Rendre publique la totalité des données d’une recherche. Annoncer à l’avance ce que sont les objectifs de la recherche. Et surtout, cesser d’évaluer l’importance d’une recherche sur la base du « facteur d’impact » de la revue qui l’a publiée. Ce sont trois des pistes de solution avancées dans la dernière décennie pour combattre un problème gênant : le grand nombre de recherches que d’autres chercheurs n’arrivent pas à reproduire.
On a commencé à entendre parler de « crise de la reproductibilité » en 2011 en psychologie: d’une part, une recherche a démontré combien il était facile pour un chercheur dans cette discipline de trouver des « faux positifs », soit des données qui lui « prouveraient » qu’il a raison; d’autre part, il y a eu un débat acrimonieux autour d’une expérience «classique» de 1996, citée plus de 2000 fois depuis, mais jamais reproduite.
Par le mot « reproductibilité », on fait référence à une réalité fondamentale aux avancées scientifiques depuis des siècles : pour être acceptable, une « découverte » doit pouvoir être reproduite par d’autres chercheurs. Autrement dit, une seule recherche pour une affirmation « révolutionnaire », ça ne suffit pas.
Mais l’idée d’une crise de la reproductibilité a gagné d’autres disciplines que la psychologie. Les études sur la nutrition ont ainsi perdu beaucoup de leur lustre dans la dernière décennie, un trop grand nombre d’entre elles semblant être faites sur mesure pour attirer l’attention du public et des médias, au détriment de leurs qualités scientifiques.
Enfin, bien qu’on se doutait depuis longtemps qu’une bonne partie des recherches biomédicales dites « préliminaires » n’aboutissaient pas à des percées prometteuses lorsqu’on fouillait plus en profondeur, l’ampleur du problème a surpris, raconte une journaliste du New Scientist : en 2011, une étude interne de la compagnie Bayer concluait que les deux tiers des pistes suivies par la compagnie à partir de recherches universitaires, n’aboutissaient pas. En 2012, la compagnie Amgen ajoutait que sur 53 études jugées importantes, seulement 5 avaient pu être reproduites. C’est en partie la raison pour laquelle, dans la dernière décennie, des journalistes scientifiques se sont mis à marteler encore plus souvent qu’avant qu’il faudrait être très prudent avant de parler d’une étude qui ne porte « que » sur des souris. Ou pire encore, avant de monter en épingle ses résultats « encourageants ».

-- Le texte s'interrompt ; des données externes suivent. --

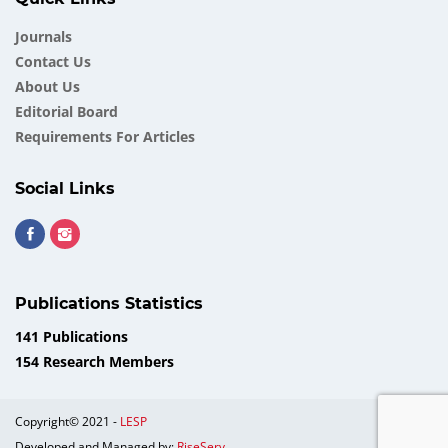
Journals
Contact Us
About Us
Еditorial Board
Requirements For Articles
Social Links
Publications Statistics
141 Publications
154 Research Members
Copyright© 2021 -
LESP
Developed and Managed by:
RiseServ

Dernier facteur: les pressions exercées sur les chercheurs par le système des universités et des organismes subventionnaires pour publier le plus souvent possible —le fameux « publier ou périr ». Il y a par exemple longtemps qu’on constate un biais vers les résultats « positifs », parce que les chercheurs dont l’étude a abouti à des résultats négatifs seront moins enclins à prendre du temps pour écrire l’article. Et il y a longtemps qu’on se plaint de la tentation qu’ont certaines revues à monter en épingle certains titres, pour attirer davantage l’attention. Une piste de solution possible: imposer un « pré-enregistrement » des recherches, qui obligerait les chercheurs à décrire leur hypothèse et leurs objectifs, et qui les empêcherait d’en changer en cours de route, pour satisfaire aux critères de certaines revues.
Autre piste de solution possible: cesser d’accorder autant d’importance, dans les évaluations des chercheurs, au « facteur d’impact » des revues —c’est-à-dire qu’une publication dans une revue à haut facteur d’impact donne plus de « points » pour l’avancement de la carrière, augmentant la tentation de publier des recherches aux sujets plus « accrocheurs ».
L’approche du « pré-enregistrement » est notamment moussée par le Réseau reproductibilité, un organisme britannique qui s’est donné pour mission de proposer des réformes à la façon de faire du milieu scientifique. Le Center for Open Science, un organisme américain, propose une « étiquette » pour identifier les recherches qui ont été « pré-enregistrées », et une autre pour celles dont les chercheurs ont accepté de partager la totalité de leurs données. Le National Institutes of Health, le plus gros organisme subventionnaire de la recherche en santé aux États-Unis, imposera l’ an prochain que tous les récipiendaires partagent leurs données.
Dans le reportage récent du New Scientist, la journaliste scientifique Clare Wilson conclut que toutes les personnes concernées par ces réformes semblent s’entendre pour dire qu’il y a eu des progrès pour répondre aux « signaux d’alarme » entendus dans la dernière décennie. « Presque tous ont dit que c’était bien parti — mais qu’il y avait encore beaucoup de chemin à faire ».